A total of 90 laypersons applied for participation in the study (48% male, 52% female; age range, 18-30 years [24.3 ± 4.6 years]). Two laypersons were excluded because they failed to complete the validation and calibration steps.
The ages of the patients (10 male 10 female) ranged from 15 to 24 years (18.8 ± 2.4 years). From 2009 to 2013, the same orthodontist (B.B.) performed orthodontic treatments using a straight wire appliance. The subjects with normal occlusion consisted of 5 men and 5 women, whose ages ranged from 18 to 22 years (20.1 ± 1.2 years).
Heat maps of repose and smiling images of the normal occlusion subjects and the pretreatment and posttreatment patients are presented in Figure 1 .
Total fixation time and first fixation time were chosen as parameters to analyze the observation differences between the groups. The total fixation time for each AOI was the total time spent on that AOI. For the smiling and repose faces of normal subjects and repose faces of pretreatment patients and posttreatment patients, the AOI with the longest total fixation time was the eyes, followed by the nose and the mouth. In contrast, for the smiling faces of the pretreatment and posttreatment patients, the eyes had the longest total fixation time, followed by the mouth and then the nose. Compared with normal smiling subjects, the total fixation times for the pretreatment smiling patients were longer for the mouth (1200.49 ms; P <0.05) and shorter for the eyes (249.9 ms; P <0.05). Compared with the posttreatment smiling patients, the total fixation times for the pretreatment smiling patients were longer for the mouth (975.52 ms; P <0.05) and shorter for the eyes (604.11 ms; P <0.05). The total fixation times for the eyes and mouth did not significantly differ between the posttreatment patients and the normal subjects.

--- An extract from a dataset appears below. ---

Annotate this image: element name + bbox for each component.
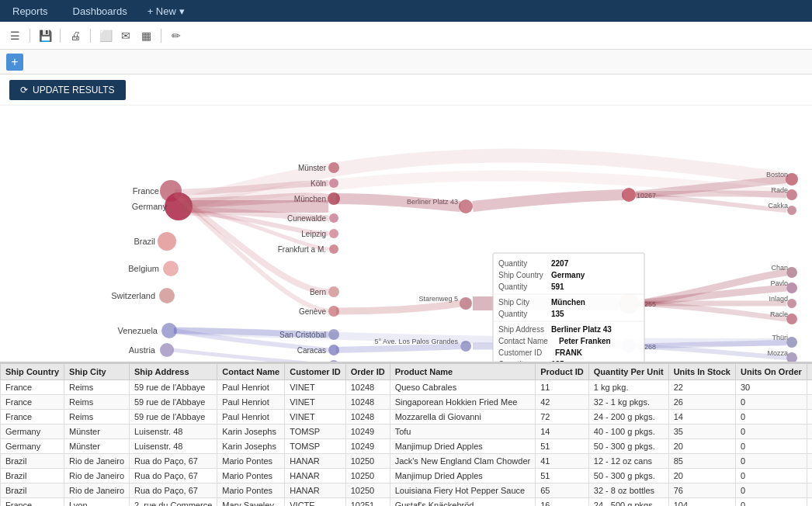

The results of the mixed-effects linear regression analysis of the total fixation time of the smiling mouth are presented in Tables I–III . The fixed effects presented in Table I account for the effects of malocclusion. The constant term was the mouth fixation time of the normal occlusion group. Positive coefficients represent greater fixation on the mouths of the pretreatment patients compared with the controls (normal subjects). According to the coefficients, the estimated fixation time of the normal subjects was 1239.624 ms, whereas the estimated fixation time of the pretreatment patients determined by the mixed model was 1239.624 + 1061.344 = 2300.968 ms. In Table II , the fixed effects account for the effects of treatment. The constant term is the mouth fixation time of the normal occlusion group. Therefore, no difference was noted between the mouth fixation time of the normal occlusion and posttreatment groups. In Table III , the fixed effects account for the effects of treatment. The constant term is the mouth fixation time of the pretreatment group. Negative coefficients represent decreased fixation on the mouth compared with the pretreatment group. According to the coefficient, the estimated fixation time of the pretreatment patients was 2319.889 ms, whereas that of the posttreatment patients determined by the mixed model was 2319.889 − 999.598 = 1320.291 ms. The random effects included observer effect and residual effect. The observer effect was the variance within each observer, and the residual effect was the variance in images and the inherent error in the model. The observer and residual effects were considered in this model.